Author | : Jill Marshall |
Publisher | : BRILL |
Total Pages | : 245 |
Release | : 2009 |
Genre | : Law |
ISBN | : 9004170596 |
Download Personal Freedom Through Human Rights Law? Book in PDF, ePub and Kindle
By analysing the European Court of Human Rightsa (TM) jurisprudence and philosophical debates on personal autonomy, identity and integrity, the book offers a critical analysis of the possibility of different versions of personal freedom emerging in the case law which may restrict rather than enhance personal freedom.

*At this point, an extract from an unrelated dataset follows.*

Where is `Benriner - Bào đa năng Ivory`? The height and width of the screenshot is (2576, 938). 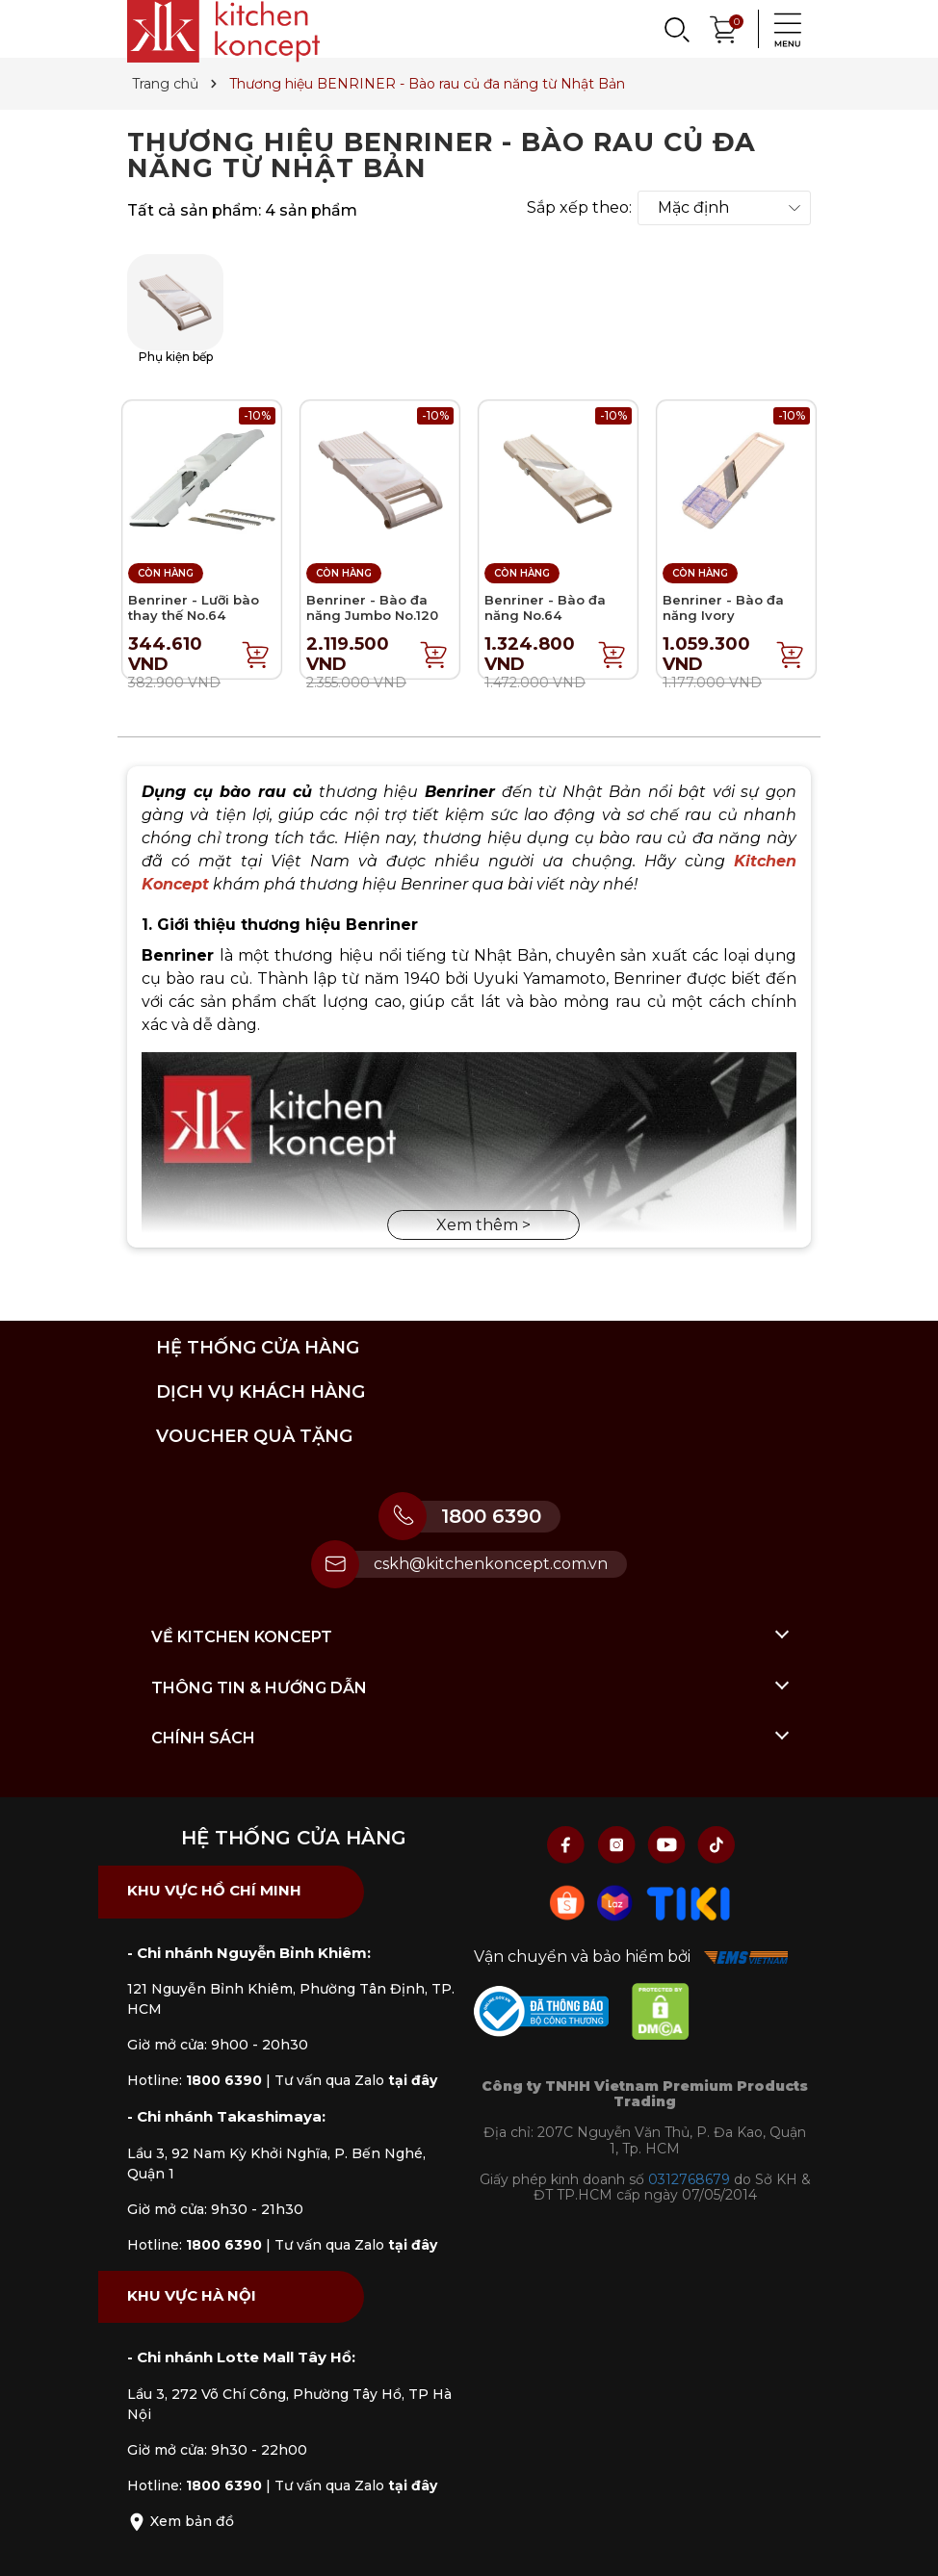 Benriner - Bào đa năng Ivory is located at coordinates (723, 607).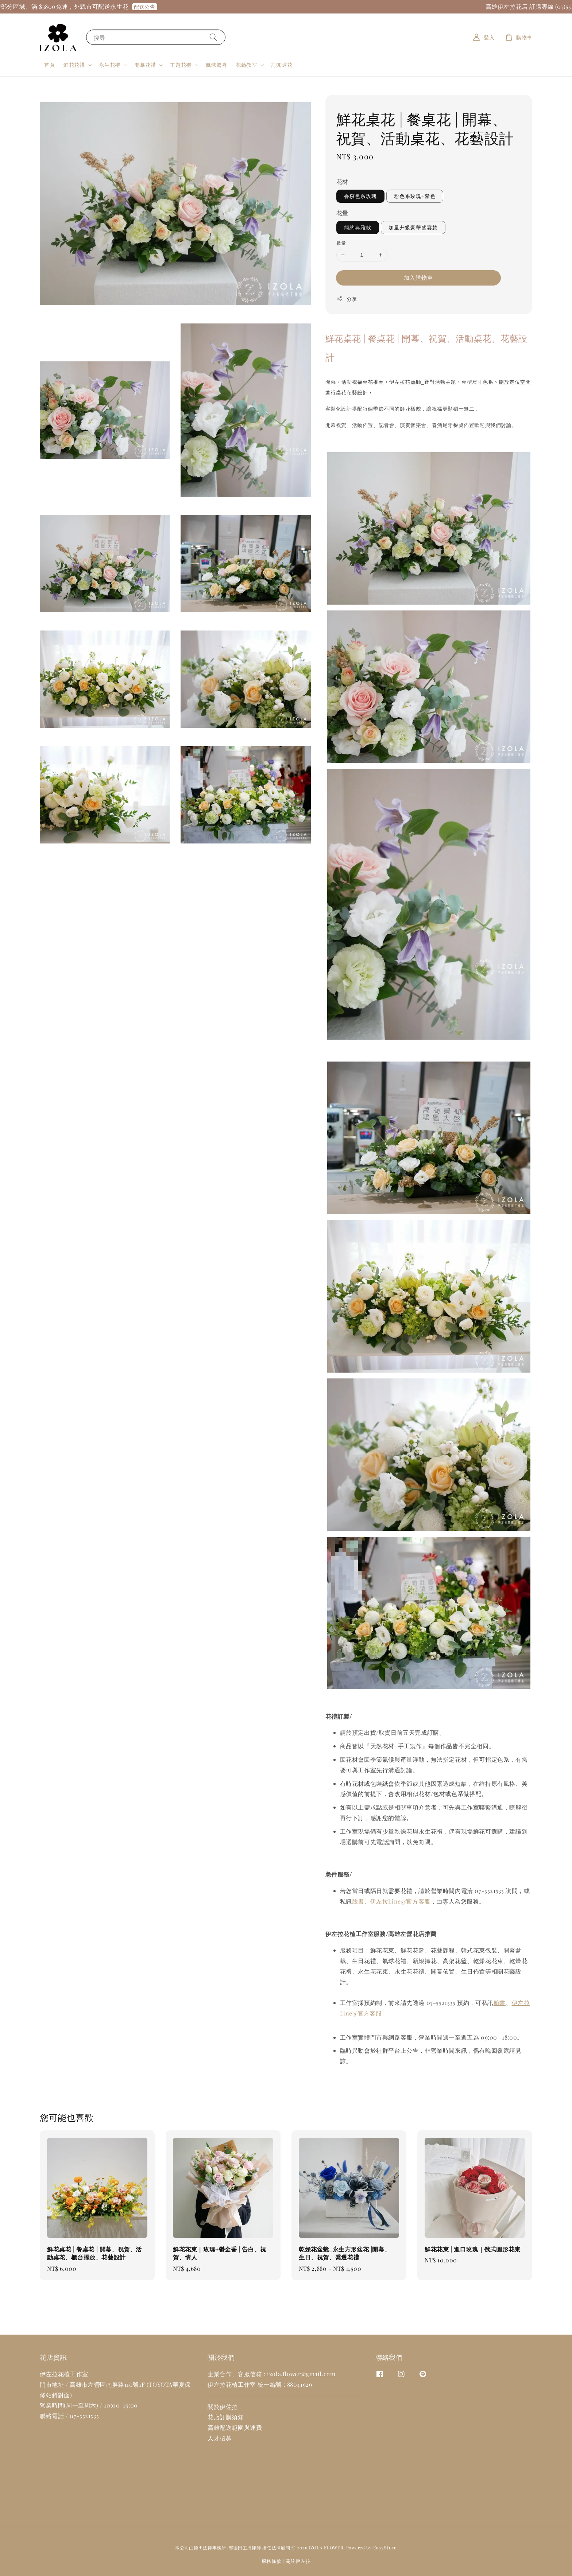  Describe the element at coordinates (298, 2561) in the screenshot. I see `關於伊左拉` at that location.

Author | : Mortimer Sellers |
Publisher | : Springer Science & Business Media |
Total Pages | : 184 |
Release | : 2007-09-19 |
Genre | : Law |
ISBN | : 1402064896 |
Download Autonomy in the Law Book in PDF, ePub and Kindle
By juxtaposing European and American concepts of autonomy in the law as they are applied to families, capital punishment and criminal trials, authors reveal the common values that justify all legal systems. This book sheds new light on the fundamental purpose of law by examining how European and American lawyers, judges, and citizens actually apply and should apply legal autonomy to litigation, legislation, and the law itself.
Author | : G.J. Agich |
Publisher | : Springer Science & Business Media |
Total Pages | : 294 |
Release | : 2012-12-06 |
Genre | : Philosophy |
ISBN | : 9400978316 |
Download Responsibility in Health Care Book in PDF, ePub and Kindle
Medicine is a complex social institution which includes biomedical research, clinical practice, and the administration and organization of health care delivery. As such, it is amenable to analysis from a number of disciplines and directions. The present volume is composed of revised papers on the theme of "Responsibility in Health Care" presented at the Eleventh Trans Disciplinary Symposium on Philosophy and Medicine, which was held in Springfield, illinois on March 16-18, 1981. The collective focus of these essays is the clinical practice of medicine and the themes and issues related to questions of responsibility in that setting. Responsibility has three related dimensions which make it a suitable theme for an inquiry into clinical medicine: (a) an external dimension in legal and political analysis in which the State imposes penalties on individuals and groups and in which officials and governments are held accountable for policies; (b) an internal dimension in moral and ethical analysis in which individuals take into account the consequences of their actions and the criteria which bear upon their choices; and (c) a comprehensive dimension in social and cultural analysis in which values are ordered in the structure of a civilization ([8], p. 5). The title "Responsibility in Health Care" thus signifies a broad inquiry not only into the ethics of individual character and actions, but the moral foundations of the cultural, legal, political, and social context of health care generally.